You can make a simple Google Sheet like this one to track your progress. You can also add how many words you've written each day, and other data points as you wish.
Or you can track your progress in an analog way: on a whiteboard, on a piece of paper on the fridge, or on a post-it note on your monitor.
Analog tracking has several advantages:
- Your progress bar doesn't disappear from sight. You avoid the "out of sight out of mind" trap.
- You'll be reminded of your goal every time you walk by.
- Updating your progress bar will become a motivating ritual.
Lastly, sometimes having a more tactile way of understanding your progress is just more fun.
And now we're getting to the most advanced type of tracking.
5. Progress graphs
Last but not least, if you're the type who likes to collect data and tinker with Google Sheets, making a graph might be for you.
This is an example graph used to track writing.
Of course, this graph started out much simpler. What you see is the end result, tweaked over the course of over a month to be as motivating as possible. And motivating it was. Every morning, I'd come to my computer. Open the browser (this spreadsheet was pinned as the 1st tab), and I'd fill in the 0 for that day. The trend line would immediately dip, and I'd feel motivated to make it go back up.
You might have seen the above graph in some of our past materials or our book (that has even more detail on motivation and visualizing progress), so to give you a fresh and slightly different example, here's a snapshot of what visual tracking for our course looked like:
You can see that there are distinct stages for each lesson and it's obvious what the next task is—each checkbox is associated with a task. Breaking work into distinct stages is particularly useful for complex creative work that requires different "work modes." Outlining a lesson requires a different skill set than recording a lesson, or editing it, or testing it in the web app. When you separate out the stages, you can batch work by the state of mind/mode required.
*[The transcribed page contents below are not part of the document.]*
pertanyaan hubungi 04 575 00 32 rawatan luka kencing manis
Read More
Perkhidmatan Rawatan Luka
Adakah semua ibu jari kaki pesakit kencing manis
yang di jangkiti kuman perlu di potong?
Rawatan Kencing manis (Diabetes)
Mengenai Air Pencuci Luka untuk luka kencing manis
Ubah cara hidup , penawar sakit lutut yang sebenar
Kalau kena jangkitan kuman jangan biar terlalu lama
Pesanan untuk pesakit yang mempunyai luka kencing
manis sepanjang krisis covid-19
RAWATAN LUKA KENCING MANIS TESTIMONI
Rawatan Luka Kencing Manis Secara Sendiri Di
Similar to tracking your time on a calendar, keeping a graph up to date requires some effort, but once you have the graph setup it's easy to get into a productive rhythm.
You can use any time tracking app out there or even a default feature like Screen Time on MacOS to see how much time you spent in a particular work app, and then just put it into the spreadsheet and see the graph update. Here's an example graph that you can tinker with.
Let's sum it up.
When you create a visual tracker, you'll be more aware of the progress you've made in the past, and that will inspire you to continue the upward trend.
Here are some ways to track your progress visually:
- Calendar blocks
- Progress bars
Using all of them is probably overkill, but if you use none, you will be less motivated to take action.
Once you record your efforts, you can start tinkering with your visual tracker, add totals or averages, and see how you're doing compared to your past self. It might even start to turn into a game:
I wrote 887 words today, 20 more than yesterday
I coded for 2 hours 20 min, my daily average went up
Today, I sent 23 emails, let's aim for 30 tomorrow
This will help you find wins and feel good about the effort that you put in. And that's how you stay motivated for longer.
Invisible progress demotivates. Make your progress visible.